I stood chewing while the otter cleaned her paws. Obsessive, even with the claws spotless she licked and licked. Then she preened her facial fur.

“You know,” she said, gazing absently into the forest. “It’s not that I feel compelled to be recognized as an otter. And I’m certainly not claiming my otteracy on a whim. I did not, in fact, choose to be an otter. But the ottersphere is all I know. I was raised in an otter family, my hubs is an otter and thirty-two of my thirty-two otter progeny eat shellfish. I have thick fur, Moose. The thickest, they say. I can swim like a Soviet Papa class sub, bro! Plus, I am cute as shit! I am cuter than kitties and puppies—plus I can kick a fisher’s ass, man! I am frickin’ otter—through and through. I cannot just disavow my whole life experience. I will never abandon my true identity.”

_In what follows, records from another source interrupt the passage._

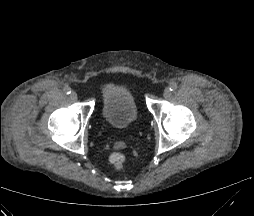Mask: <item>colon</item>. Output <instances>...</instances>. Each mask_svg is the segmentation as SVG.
Wrapping results in <instances>:
<instances>
[{
  "instance_id": "5ec220e1",
  "label": "colon",
  "mask_w": 254,
  "mask_h": 216,
  "mask_svg": "<svg viewBox=\"0 0 254 216\" xmlns=\"http://www.w3.org/2000/svg\"><path fill=\"white\" fill-rule=\"evenodd\" d=\"M109 161L115 169L119 170L125 162V156L121 151L116 150L110 155Z\"/></svg>"
}]
</instances>
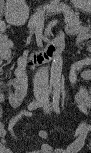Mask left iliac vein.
Segmentation results:
<instances>
[{
  "mask_svg": "<svg viewBox=\"0 0 91 153\" xmlns=\"http://www.w3.org/2000/svg\"><path fill=\"white\" fill-rule=\"evenodd\" d=\"M44 106H43V110L45 113H50L51 111V105H50V102H49V99H48V96L46 95L45 98H44Z\"/></svg>",
  "mask_w": 91,
  "mask_h": 153,
  "instance_id": "obj_1",
  "label": "left iliac vein"
}]
</instances>
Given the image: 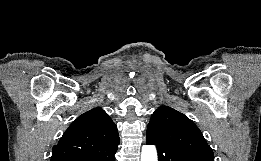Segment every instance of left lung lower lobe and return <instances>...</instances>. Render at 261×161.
I'll return each mask as SVG.
<instances>
[{
	"label": "left lung lower lobe",
	"instance_id": "0a47b994",
	"mask_svg": "<svg viewBox=\"0 0 261 161\" xmlns=\"http://www.w3.org/2000/svg\"><path fill=\"white\" fill-rule=\"evenodd\" d=\"M149 145H156L158 161H214L213 156L180 146L158 145L146 140Z\"/></svg>",
	"mask_w": 261,
	"mask_h": 161
}]
</instances>
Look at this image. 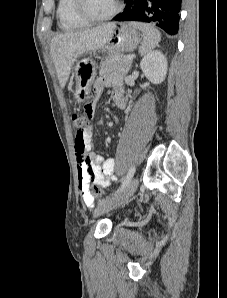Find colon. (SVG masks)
Wrapping results in <instances>:
<instances>
[{
    "label": "colon",
    "mask_w": 227,
    "mask_h": 298,
    "mask_svg": "<svg viewBox=\"0 0 227 298\" xmlns=\"http://www.w3.org/2000/svg\"><path fill=\"white\" fill-rule=\"evenodd\" d=\"M92 104V103H87ZM92 115H85L84 113H74L72 115V125L75 130V149L83 156L85 145H84V134L89 128L90 118ZM92 193L100 198L103 195L102 190L98 186L92 188Z\"/></svg>",
    "instance_id": "obj_1"
}]
</instances>
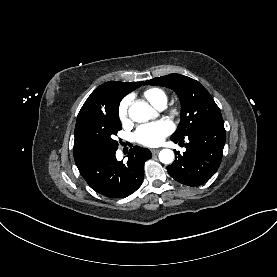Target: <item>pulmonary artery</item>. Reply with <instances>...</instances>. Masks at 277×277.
<instances>
[{"label": "pulmonary artery", "instance_id": "obj_1", "mask_svg": "<svg viewBox=\"0 0 277 277\" xmlns=\"http://www.w3.org/2000/svg\"><path fill=\"white\" fill-rule=\"evenodd\" d=\"M164 106H160L158 109H162Z\"/></svg>", "mask_w": 277, "mask_h": 277}]
</instances>
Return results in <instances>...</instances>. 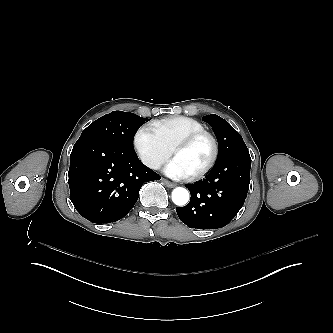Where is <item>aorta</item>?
<instances>
[{"instance_id": "aorta-1", "label": "aorta", "mask_w": 333, "mask_h": 333, "mask_svg": "<svg viewBox=\"0 0 333 333\" xmlns=\"http://www.w3.org/2000/svg\"><path fill=\"white\" fill-rule=\"evenodd\" d=\"M189 192L183 187H176L172 191V201L177 206H184L189 201Z\"/></svg>"}]
</instances>
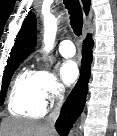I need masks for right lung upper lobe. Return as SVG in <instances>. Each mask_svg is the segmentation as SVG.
Here are the masks:
<instances>
[{"instance_id":"obj_1","label":"right lung upper lobe","mask_w":117,"mask_h":136,"mask_svg":"<svg viewBox=\"0 0 117 136\" xmlns=\"http://www.w3.org/2000/svg\"><path fill=\"white\" fill-rule=\"evenodd\" d=\"M85 14L89 13L90 0H82ZM37 22L34 13L29 12L18 33L8 61L25 59L36 46Z\"/></svg>"}]
</instances>
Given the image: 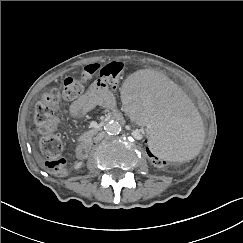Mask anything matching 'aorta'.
<instances>
[{
  "instance_id": "762f6f07",
  "label": "aorta",
  "mask_w": 243,
  "mask_h": 243,
  "mask_svg": "<svg viewBox=\"0 0 243 243\" xmlns=\"http://www.w3.org/2000/svg\"><path fill=\"white\" fill-rule=\"evenodd\" d=\"M105 130L110 135H116L121 132V124L116 121H110L106 124Z\"/></svg>"
}]
</instances>
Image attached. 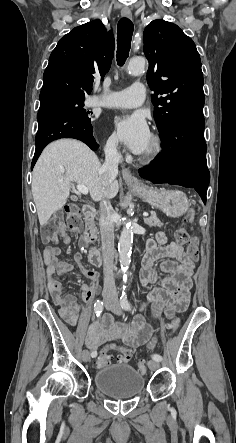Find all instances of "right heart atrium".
Listing matches in <instances>:
<instances>
[{
  "label": "right heart atrium",
  "mask_w": 236,
  "mask_h": 443,
  "mask_svg": "<svg viewBox=\"0 0 236 443\" xmlns=\"http://www.w3.org/2000/svg\"><path fill=\"white\" fill-rule=\"evenodd\" d=\"M106 150L108 153H115L117 150V144L114 138H109L106 144Z\"/></svg>",
  "instance_id": "1"
}]
</instances>
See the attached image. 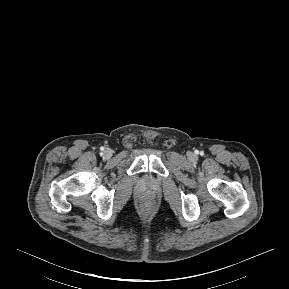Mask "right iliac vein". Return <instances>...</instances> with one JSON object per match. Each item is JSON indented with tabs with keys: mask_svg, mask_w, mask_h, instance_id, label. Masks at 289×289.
I'll list each match as a JSON object with an SVG mask.
<instances>
[{
	"mask_svg": "<svg viewBox=\"0 0 289 289\" xmlns=\"http://www.w3.org/2000/svg\"><path fill=\"white\" fill-rule=\"evenodd\" d=\"M111 155H112V152H111V150H109V149H106V150L104 151V156H105L106 158H109V157H111Z\"/></svg>",
	"mask_w": 289,
	"mask_h": 289,
	"instance_id": "1",
	"label": "right iliac vein"
}]
</instances>
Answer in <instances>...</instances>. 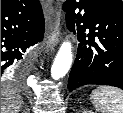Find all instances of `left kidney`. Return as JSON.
<instances>
[{"instance_id":"obj_1","label":"left kidney","mask_w":123,"mask_h":113,"mask_svg":"<svg viewBox=\"0 0 123 113\" xmlns=\"http://www.w3.org/2000/svg\"><path fill=\"white\" fill-rule=\"evenodd\" d=\"M83 113H92L91 111H83Z\"/></svg>"}]
</instances>
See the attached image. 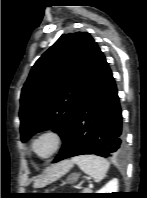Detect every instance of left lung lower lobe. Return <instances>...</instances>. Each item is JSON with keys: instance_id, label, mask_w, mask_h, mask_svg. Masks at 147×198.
<instances>
[{"instance_id": "left-lung-lower-lobe-1", "label": "left lung lower lobe", "mask_w": 147, "mask_h": 198, "mask_svg": "<svg viewBox=\"0 0 147 198\" xmlns=\"http://www.w3.org/2000/svg\"><path fill=\"white\" fill-rule=\"evenodd\" d=\"M124 150L121 107L106 59L98 49L93 73L53 163L73 156H119Z\"/></svg>"}]
</instances>
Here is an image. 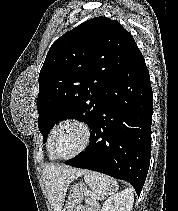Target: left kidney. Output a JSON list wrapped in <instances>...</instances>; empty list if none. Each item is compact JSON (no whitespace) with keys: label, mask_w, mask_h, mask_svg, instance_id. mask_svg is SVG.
Wrapping results in <instances>:
<instances>
[{"label":"left kidney","mask_w":178,"mask_h":211,"mask_svg":"<svg viewBox=\"0 0 178 211\" xmlns=\"http://www.w3.org/2000/svg\"><path fill=\"white\" fill-rule=\"evenodd\" d=\"M133 191L129 188L109 197L104 202L101 211H131L134 202Z\"/></svg>","instance_id":"5707ae66"}]
</instances>
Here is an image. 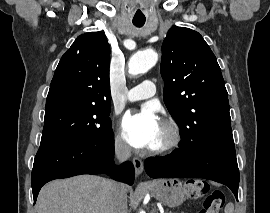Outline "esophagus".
Masks as SVG:
<instances>
[{
	"mask_svg": "<svg viewBox=\"0 0 270 213\" xmlns=\"http://www.w3.org/2000/svg\"><path fill=\"white\" fill-rule=\"evenodd\" d=\"M133 165H134V169H135V174L137 176L141 175L144 169L143 166V161L139 158V157H134L132 159Z\"/></svg>",
	"mask_w": 270,
	"mask_h": 213,
	"instance_id": "esophagus-1",
	"label": "esophagus"
}]
</instances>
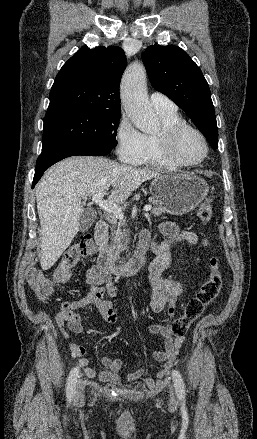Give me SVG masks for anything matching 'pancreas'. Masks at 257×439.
I'll list each match as a JSON object with an SVG mask.
<instances>
[{
    "label": "pancreas",
    "mask_w": 257,
    "mask_h": 439,
    "mask_svg": "<svg viewBox=\"0 0 257 439\" xmlns=\"http://www.w3.org/2000/svg\"><path fill=\"white\" fill-rule=\"evenodd\" d=\"M149 201L153 204V209L151 211L153 216H160V215L164 214L167 211L166 207L157 198L151 197L149 199ZM122 226H124L123 223H118L117 230H112V242H111V244H110V246L108 247V250H107L109 255L112 256V257H116L117 256V254L119 253L120 249L122 248L121 240L123 238H125V236L127 235L125 230H124V232H122V230H121Z\"/></svg>",
    "instance_id": "cf45deb5"
}]
</instances>
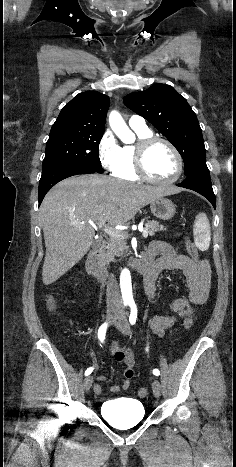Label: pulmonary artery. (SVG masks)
Returning <instances> with one entry per match:
<instances>
[{"label": "pulmonary artery", "instance_id": "obj_1", "mask_svg": "<svg viewBox=\"0 0 236 467\" xmlns=\"http://www.w3.org/2000/svg\"><path fill=\"white\" fill-rule=\"evenodd\" d=\"M129 125L133 129H148L145 119L139 115H132L129 118Z\"/></svg>", "mask_w": 236, "mask_h": 467}]
</instances>
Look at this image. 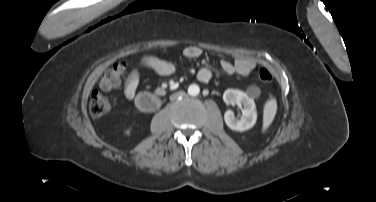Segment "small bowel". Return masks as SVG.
Masks as SVG:
<instances>
[{"mask_svg": "<svg viewBox=\"0 0 376 202\" xmlns=\"http://www.w3.org/2000/svg\"><path fill=\"white\" fill-rule=\"evenodd\" d=\"M202 50L197 46H187L183 49V56L187 59H196L200 57ZM140 65L148 67L161 76H169L175 73L176 65L170 61L162 60L156 56L148 55L144 56ZM220 69L227 75H248L255 67V62L247 58H239L234 63L226 60H222L219 63ZM140 71L138 69L133 70L127 77L124 84V94L126 98L133 99L137 93V89L140 83ZM196 77L199 81L207 83L213 79V71L207 67L200 68Z\"/></svg>", "mask_w": 376, "mask_h": 202, "instance_id": "1", "label": "small bowel"}]
</instances>
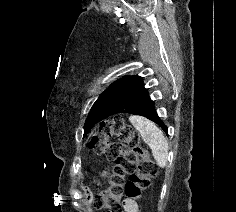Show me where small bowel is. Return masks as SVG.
I'll use <instances>...</instances> for the list:
<instances>
[{
	"mask_svg": "<svg viewBox=\"0 0 236 212\" xmlns=\"http://www.w3.org/2000/svg\"><path fill=\"white\" fill-rule=\"evenodd\" d=\"M124 212H138L137 204L135 201L127 199L124 201Z\"/></svg>",
	"mask_w": 236,
	"mask_h": 212,
	"instance_id": "small-bowel-1",
	"label": "small bowel"
}]
</instances>
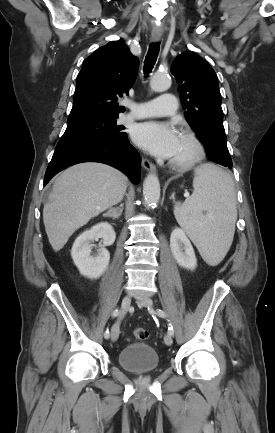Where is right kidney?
I'll return each mask as SVG.
<instances>
[{"label":"right kidney","instance_id":"ca27d5eb","mask_svg":"<svg viewBox=\"0 0 275 433\" xmlns=\"http://www.w3.org/2000/svg\"><path fill=\"white\" fill-rule=\"evenodd\" d=\"M98 238L103 239V245H101L96 256H91L93 246L91 242ZM115 238V231L107 222L93 226L76 238L72 246L71 256L81 275L97 279L106 271L109 265L110 253L105 246L112 245Z\"/></svg>","mask_w":275,"mask_h":433}]
</instances>
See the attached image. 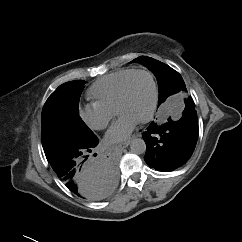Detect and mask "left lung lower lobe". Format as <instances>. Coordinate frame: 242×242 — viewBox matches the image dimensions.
Listing matches in <instances>:
<instances>
[{
	"label": "left lung lower lobe",
	"mask_w": 242,
	"mask_h": 242,
	"mask_svg": "<svg viewBox=\"0 0 242 242\" xmlns=\"http://www.w3.org/2000/svg\"><path fill=\"white\" fill-rule=\"evenodd\" d=\"M198 132L195 104L189 97L185 99V108L179 120L169 118L164 124L152 122L143 133L145 162L162 172L182 167L192 156Z\"/></svg>",
	"instance_id": "1"
}]
</instances>
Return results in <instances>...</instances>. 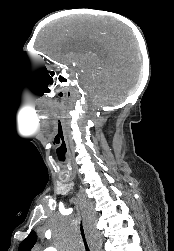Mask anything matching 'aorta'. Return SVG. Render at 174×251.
Here are the masks:
<instances>
[{
    "mask_svg": "<svg viewBox=\"0 0 174 251\" xmlns=\"http://www.w3.org/2000/svg\"><path fill=\"white\" fill-rule=\"evenodd\" d=\"M44 251H57V249L54 247H49V248L45 249Z\"/></svg>",
    "mask_w": 174,
    "mask_h": 251,
    "instance_id": "762f6f07",
    "label": "aorta"
}]
</instances>
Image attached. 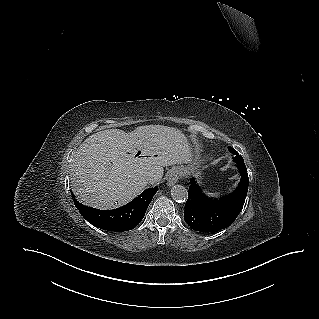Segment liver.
I'll list each match as a JSON object with an SVG mask.
<instances>
[{"instance_id":"1","label":"liver","mask_w":319,"mask_h":319,"mask_svg":"<svg viewBox=\"0 0 319 319\" xmlns=\"http://www.w3.org/2000/svg\"><path fill=\"white\" fill-rule=\"evenodd\" d=\"M191 157L187 138L173 127L103 130L85 139L72 159L73 191L85 205L114 209L139 195L148 175L153 176L150 183L159 182L163 167L188 163Z\"/></svg>"}]
</instances>
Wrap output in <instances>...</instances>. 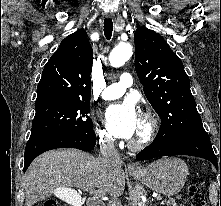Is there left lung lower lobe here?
Wrapping results in <instances>:
<instances>
[{
	"label": "left lung lower lobe",
	"mask_w": 221,
	"mask_h": 206,
	"mask_svg": "<svg viewBox=\"0 0 221 206\" xmlns=\"http://www.w3.org/2000/svg\"><path fill=\"white\" fill-rule=\"evenodd\" d=\"M171 155H190L207 159L218 169L217 158L209 137L184 136L175 139L154 141L136 156L138 160ZM221 172V156H220Z\"/></svg>",
	"instance_id": "left-lung-lower-lobe-1"
}]
</instances>
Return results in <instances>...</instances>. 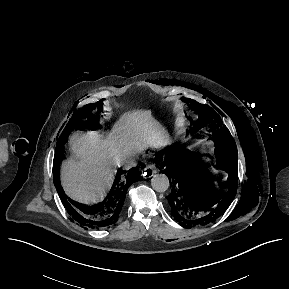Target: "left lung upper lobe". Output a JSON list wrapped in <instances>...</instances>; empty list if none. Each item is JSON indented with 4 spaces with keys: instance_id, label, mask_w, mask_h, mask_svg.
I'll return each instance as SVG.
<instances>
[{
    "instance_id": "obj_1",
    "label": "left lung upper lobe",
    "mask_w": 289,
    "mask_h": 289,
    "mask_svg": "<svg viewBox=\"0 0 289 289\" xmlns=\"http://www.w3.org/2000/svg\"><path fill=\"white\" fill-rule=\"evenodd\" d=\"M194 113V118L190 119V131L192 133L203 127L209 128V139L215 144V154L217 164L222 168L231 166L237 162V147L233 137L227 127L223 124L221 117L209 106L196 102L183 100Z\"/></svg>"
}]
</instances>
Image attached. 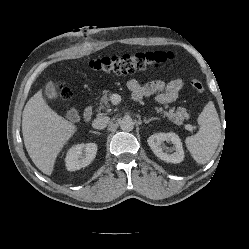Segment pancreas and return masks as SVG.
I'll use <instances>...</instances> for the list:
<instances>
[{"label": "pancreas", "instance_id": "1", "mask_svg": "<svg viewBox=\"0 0 249 249\" xmlns=\"http://www.w3.org/2000/svg\"><path fill=\"white\" fill-rule=\"evenodd\" d=\"M110 92L103 91V96L100 99L99 110L103 109L106 111H110ZM168 108V105L165 106V109ZM155 110L158 113H161L164 117H167L171 122L176 125L183 124L184 120H188L190 115L187 113V110L183 107H178L176 110L175 108H170L168 111L164 110L162 107H155Z\"/></svg>", "mask_w": 249, "mask_h": 249}]
</instances>
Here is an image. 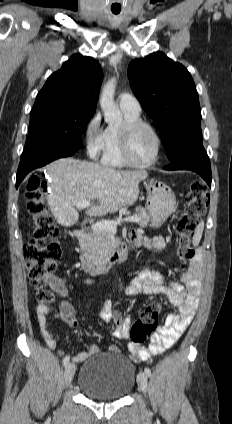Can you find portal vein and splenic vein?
Here are the masks:
<instances>
[{"instance_id":"obj_1","label":"portal vein and splenic vein","mask_w":232,"mask_h":424,"mask_svg":"<svg viewBox=\"0 0 232 424\" xmlns=\"http://www.w3.org/2000/svg\"><path fill=\"white\" fill-rule=\"evenodd\" d=\"M90 204H91L90 200L80 201V202L76 203V208L77 209H84V208L90 206ZM138 221H139V218L137 216H131V217H126L124 219H118V220H114V221H108V220L99 221V222L92 224L91 227L94 230H107V231L116 232L117 225L121 224V222H138Z\"/></svg>"}]
</instances>
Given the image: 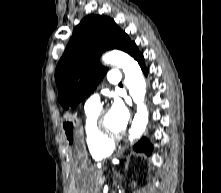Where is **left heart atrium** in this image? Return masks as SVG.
<instances>
[{
	"instance_id": "obj_1",
	"label": "left heart atrium",
	"mask_w": 221,
	"mask_h": 193,
	"mask_svg": "<svg viewBox=\"0 0 221 193\" xmlns=\"http://www.w3.org/2000/svg\"><path fill=\"white\" fill-rule=\"evenodd\" d=\"M109 113L120 131L124 130L130 117L129 110L124 102L120 99L114 100Z\"/></svg>"
}]
</instances>
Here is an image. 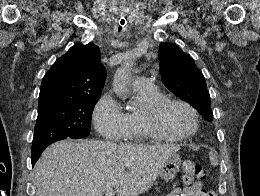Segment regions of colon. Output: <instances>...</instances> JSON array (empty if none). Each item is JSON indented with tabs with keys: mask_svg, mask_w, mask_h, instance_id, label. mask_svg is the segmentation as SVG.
<instances>
[{
	"mask_svg": "<svg viewBox=\"0 0 260 196\" xmlns=\"http://www.w3.org/2000/svg\"><path fill=\"white\" fill-rule=\"evenodd\" d=\"M207 178L206 170L197 163L185 161L181 164V181L187 185L204 181Z\"/></svg>",
	"mask_w": 260,
	"mask_h": 196,
	"instance_id": "5ec220e1",
	"label": "colon"
}]
</instances>
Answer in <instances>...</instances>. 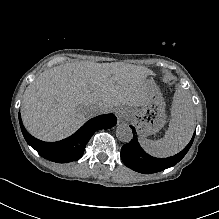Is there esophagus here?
Listing matches in <instances>:
<instances>
[{
  "instance_id": "obj_1",
  "label": "esophagus",
  "mask_w": 219,
  "mask_h": 219,
  "mask_svg": "<svg viewBox=\"0 0 219 219\" xmlns=\"http://www.w3.org/2000/svg\"><path fill=\"white\" fill-rule=\"evenodd\" d=\"M116 116L118 118V120L120 122L124 121V120H127L128 118V113L127 112H124L123 109L119 108L117 111H116Z\"/></svg>"
}]
</instances>
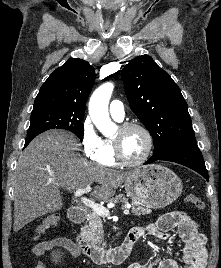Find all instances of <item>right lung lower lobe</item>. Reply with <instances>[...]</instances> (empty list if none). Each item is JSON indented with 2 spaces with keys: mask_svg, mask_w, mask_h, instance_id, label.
Listing matches in <instances>:
<instances>
[{
  "mask_svg": "<svg viewBox=\"0 0 221 268\" xmlns=\"http://www.w3.org/2000/svg\"><path fill=\"white\" fill-rule=\"evenodd\" d=\"M34 137H35V136H33V137H27V138H26L24 148L31 142V140H32Z\"/></svg>",
  "mask_w": 221,
  "mask_h": 268,
  "instance_id": "98d812e1",
  "label": "right lung lower lobe"
}]
</instances>
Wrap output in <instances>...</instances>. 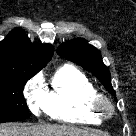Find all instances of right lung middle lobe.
I'll return each instance as SVG.
<instances>
[{
    "label": "right lung middle lobe",
    "mask_w": 136,
    "mask_h": 136,
    "mask_svg": "<svg viewBox=\"0 0 136 136\" xmlns=\"http://www.w3.org/2000/svg\"><path fill=\"white\" fill-rule=\"evenodd\" d=\"M33 76L22 73L0 76V123L21 121L30 116L23 89L25 83Z\"/></svg>",
    "instance_id": "1"
}]
</instances>
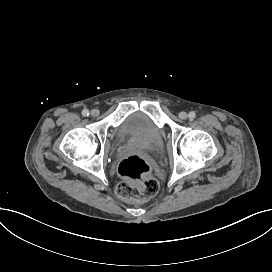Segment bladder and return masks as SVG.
<instances>
[{"instance_id":"1","label":"bladder","mask_w":272,"mask_h":272,"mask_svg":"<svg viewBox=\"0 0 272 272\" xmlns=\"http://www.w3.org/2000/svg\"><path fill=\"white\" fill-rule=\"evenodd\" d=\"M118 144H136L142 148L158 147L164 144L161 129L151 119L132 114L127 117L118 129Z\"/></svg>"}]
</instances>
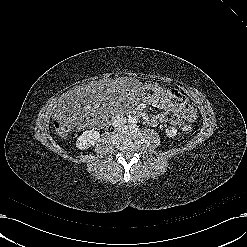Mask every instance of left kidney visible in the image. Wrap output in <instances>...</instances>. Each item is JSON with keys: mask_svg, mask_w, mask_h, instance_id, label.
<instances>
[{"mask_svg": "<svg viewBox=\"0 0 247 247\" xmlns=\"http://www.w3.org/2000/svg\"><path fill=\"white\" fill-rule=\"evenodd\" d=\"M166 135L168 137L174 138L177 135V129H175L174 127L166 129Z\"/></svg>", "mask_w": 247, "mask_h": 247, "instance_id": "1", "label": "left kidney"}]
</instances>
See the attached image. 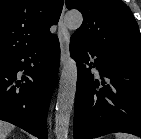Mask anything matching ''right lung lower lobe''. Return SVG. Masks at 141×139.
Masks as SVG:
<instances>
[{
    "label": "right lung lower lobe",
    "mask_w": 141,
    "mask_h": 139,
    "mask_svg": "<svg viewBox=\"0 0 141 139\" xmlns=\"http://www.w3.org/2000/svg\"><path fill=\"white\" fill-rule=\"evenodd\" d=\"M60 62L57 36L0 59V120L47 139V114ZM24 70L19 80L17 73Z\"/></svg>",
    "instance_id": "right-lung-lower-lobe-1"
}]
</instances>
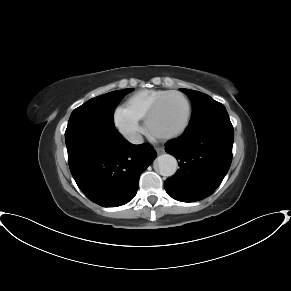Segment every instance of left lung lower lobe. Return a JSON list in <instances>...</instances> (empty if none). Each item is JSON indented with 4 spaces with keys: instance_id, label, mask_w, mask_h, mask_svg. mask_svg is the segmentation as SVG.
Returning a JSON list of instances; mask_svg holds the SVG:
<instances>
[{
    "instance_id": "1",
    "label": "left lung lower lobe",
    "mask_w": 291,
    "mask_h": 291,
    "mask_svg": "<svg viewBox=\"0 0 291 291\" xmlns=\"http://www.w3.org/2000/svg\"><path fill=\"white\" fill-rule=\"evenodd\" d=\"M234 130L227 111L215 114L167 143L179 169L166 179L168 195L182 202L202 200L221 184L232 161Z\"/></svg>"
}]
</instances>
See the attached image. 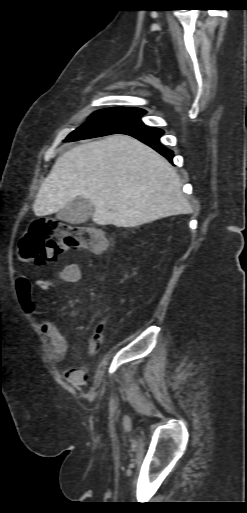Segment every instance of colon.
Instances as JSON below:
<instances>
[{
  "instance_id": "5ec220e1",
  "label": "colon",
  "mask_w": 247,
  "mask_h": 513,
  "mask_svg": "<svg viewBox=\"0 0 247 513\" xmlns=\"http://www.w3.org/2000/svg\"><path fill=\"white\" fill-rule=\"evenodd\" d=\"M107 246L106 236L98 229L42 218L30 224L19 241L18 249L23 260L43 264L46 261H56L60 254L70 248H84L101 253ZM103 339V327L99 324L92 337L91 346L98 349Z\"/></svg>"
}]
</instances>
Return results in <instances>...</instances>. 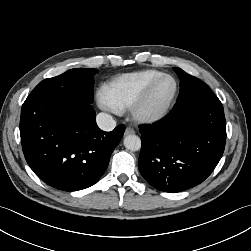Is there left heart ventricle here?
<instances>
[{
	"mask_svg": "<svg viewBox=\"0 0 251 251\" xmlns=\"http://www.w3.org/2000/svg\"><path fill=\"white\" fill-rule=\"evenodd\" d=\"M174 88L173 81L171 79H165L158 84V86L154 89L149 101H148V109H157L162 106L167 99L170 97Z\"/></svg>",
	"mask_w": 251,
	"mask_h": 251,
	"instance_id": "b2bd125f",
	"label": "left heart ventricle"
}]
</instances>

Just then, a car rounded a corner on the nearby road and we both looked up.

“Look, Otter, I gotta go,” I said.

“I understand. Say, Moose—thanks for listening, eh?”

“No problem, friend. Also, I was thinking… maybe I should speak to this Cornelius character? Some antler justice, if you know what I mean?”

“No, thanks, Moose. I’m a pacifist, like all otters. No need to employ that nasty rack of yours. Ironic, right? The Otterites say I’m no longer an otter and that makes me react like… like what? Like an otter, that’s what!” She shook her bullet head.

“Besides, Cornelius says I can still identify as a ‘cultural otter’—that’s something, I guess.”

But the car was getting closer and because rut season was coming up, I was afraid that I would have an uncontrollable urge to charge as it roared by with its provocative unblinking stare. So I just waded out further among the gently waving cattails and thought about how hard it would be if someone decided I wasn’t a moose anymore.